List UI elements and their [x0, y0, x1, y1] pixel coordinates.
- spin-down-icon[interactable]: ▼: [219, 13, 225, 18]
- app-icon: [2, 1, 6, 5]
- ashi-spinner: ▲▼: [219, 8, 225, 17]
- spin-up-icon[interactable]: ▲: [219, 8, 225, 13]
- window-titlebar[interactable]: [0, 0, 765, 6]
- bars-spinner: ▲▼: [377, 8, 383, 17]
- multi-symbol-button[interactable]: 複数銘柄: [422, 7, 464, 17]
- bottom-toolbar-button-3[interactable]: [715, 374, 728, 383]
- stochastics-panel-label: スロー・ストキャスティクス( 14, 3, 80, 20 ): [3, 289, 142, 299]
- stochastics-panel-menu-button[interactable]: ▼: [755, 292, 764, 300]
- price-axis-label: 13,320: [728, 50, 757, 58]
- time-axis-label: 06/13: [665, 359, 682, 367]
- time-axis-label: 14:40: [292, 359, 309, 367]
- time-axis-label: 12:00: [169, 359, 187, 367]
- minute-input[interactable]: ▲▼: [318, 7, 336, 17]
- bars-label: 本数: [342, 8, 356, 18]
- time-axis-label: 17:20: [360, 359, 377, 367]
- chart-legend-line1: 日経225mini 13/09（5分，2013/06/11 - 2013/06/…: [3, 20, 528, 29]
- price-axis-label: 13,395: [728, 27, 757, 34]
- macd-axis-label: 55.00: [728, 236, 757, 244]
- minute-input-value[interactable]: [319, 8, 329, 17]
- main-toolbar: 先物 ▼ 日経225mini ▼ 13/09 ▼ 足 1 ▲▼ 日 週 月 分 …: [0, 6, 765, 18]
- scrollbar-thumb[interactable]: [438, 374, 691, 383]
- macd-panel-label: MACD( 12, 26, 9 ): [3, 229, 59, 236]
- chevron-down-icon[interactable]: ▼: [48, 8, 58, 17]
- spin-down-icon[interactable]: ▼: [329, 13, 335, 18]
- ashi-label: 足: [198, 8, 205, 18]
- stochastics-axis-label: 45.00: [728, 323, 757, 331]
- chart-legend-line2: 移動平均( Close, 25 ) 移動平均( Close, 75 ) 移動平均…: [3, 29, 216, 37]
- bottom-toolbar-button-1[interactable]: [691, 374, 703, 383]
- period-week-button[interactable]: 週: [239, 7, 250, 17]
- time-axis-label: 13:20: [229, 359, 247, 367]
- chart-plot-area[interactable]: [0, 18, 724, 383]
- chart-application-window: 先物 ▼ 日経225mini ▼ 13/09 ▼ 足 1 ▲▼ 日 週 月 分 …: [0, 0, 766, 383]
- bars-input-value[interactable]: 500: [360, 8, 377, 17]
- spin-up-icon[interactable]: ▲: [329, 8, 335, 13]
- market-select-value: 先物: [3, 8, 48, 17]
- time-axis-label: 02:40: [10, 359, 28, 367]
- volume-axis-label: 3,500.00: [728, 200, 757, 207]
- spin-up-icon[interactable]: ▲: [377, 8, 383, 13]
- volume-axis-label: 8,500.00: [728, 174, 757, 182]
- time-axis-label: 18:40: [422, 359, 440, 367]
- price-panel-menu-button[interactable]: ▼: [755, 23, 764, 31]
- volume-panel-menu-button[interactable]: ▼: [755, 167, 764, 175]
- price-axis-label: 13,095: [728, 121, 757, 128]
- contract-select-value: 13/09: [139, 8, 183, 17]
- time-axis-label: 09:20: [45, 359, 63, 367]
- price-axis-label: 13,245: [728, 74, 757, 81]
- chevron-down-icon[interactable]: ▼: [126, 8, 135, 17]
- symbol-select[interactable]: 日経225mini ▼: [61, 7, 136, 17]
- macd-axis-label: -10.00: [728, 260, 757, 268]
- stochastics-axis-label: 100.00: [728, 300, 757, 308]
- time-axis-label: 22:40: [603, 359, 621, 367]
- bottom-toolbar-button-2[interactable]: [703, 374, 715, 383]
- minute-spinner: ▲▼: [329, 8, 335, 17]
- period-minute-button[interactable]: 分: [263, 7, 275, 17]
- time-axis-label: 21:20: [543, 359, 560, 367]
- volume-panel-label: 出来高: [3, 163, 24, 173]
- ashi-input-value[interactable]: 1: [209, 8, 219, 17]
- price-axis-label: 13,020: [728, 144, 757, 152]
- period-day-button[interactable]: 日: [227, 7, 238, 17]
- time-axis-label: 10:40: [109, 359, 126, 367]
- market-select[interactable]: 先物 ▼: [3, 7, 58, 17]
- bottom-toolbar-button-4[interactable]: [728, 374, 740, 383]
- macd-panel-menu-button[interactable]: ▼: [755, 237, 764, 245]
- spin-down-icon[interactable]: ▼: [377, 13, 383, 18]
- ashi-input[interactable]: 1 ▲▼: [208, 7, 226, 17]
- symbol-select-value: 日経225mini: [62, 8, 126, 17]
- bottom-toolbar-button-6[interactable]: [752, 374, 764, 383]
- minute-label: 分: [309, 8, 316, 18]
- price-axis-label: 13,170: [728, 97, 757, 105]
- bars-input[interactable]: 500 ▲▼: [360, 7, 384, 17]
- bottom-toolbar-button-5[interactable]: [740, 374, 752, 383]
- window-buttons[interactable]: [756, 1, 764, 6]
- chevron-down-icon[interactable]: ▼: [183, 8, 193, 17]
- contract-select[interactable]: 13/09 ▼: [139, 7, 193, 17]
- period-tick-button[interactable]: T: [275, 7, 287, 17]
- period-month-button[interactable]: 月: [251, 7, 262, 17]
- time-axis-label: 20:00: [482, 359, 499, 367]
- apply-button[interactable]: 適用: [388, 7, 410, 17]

▶ **TASK REQUIREMENTS**
Find and copy each line of the data where "legend" is present.

▶ **RESPONSE**
- chart-legend-line1: 日経225mini 13/09（5分，2013/06/11 - 2013/06/…: [3, 20, 528, 29]
- chart-legend-line2: 移動平均( Close, 25 ) 移動平均( Close, 75 ) 移動平均…: [3, 29, 216, 37]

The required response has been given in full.